Page images and extracted text:
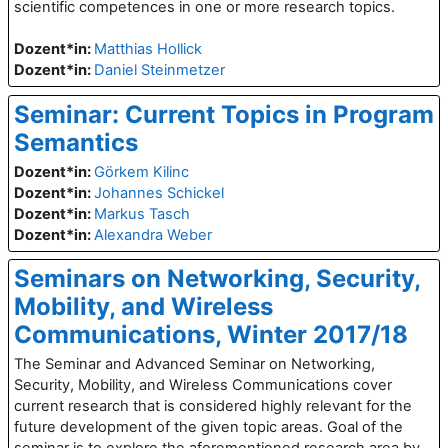
scientific competences in one or more research topics.
Dozent*in:
Matthias Hollick
Dozent*in:
Daniel Steinmetzer
Seminar: Current Topics in Program
Semantics
Dozent*in:
Görkem Kilinc
Dozent*in:
Johannes Schickel
Dozent*in:
Markus Tasch
Dozent*in:
Alexandra Weber
Seminars on Networking, Security,
Mobility, and Wireless
Communications, Winter 2017/18
The Seminar and Advanced Seminar on Networking,
Security, Mobility, and Wireless Communications cover
current research that is considered highly relevant for the
future development of the given topic areas. Goal of the
seminar is to explore the aforementioned research area by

- WHAT IS NEEDED
Working from the records above, find how many lines contain the string "Networking" and answer with the bare number.

- RESPONSE
2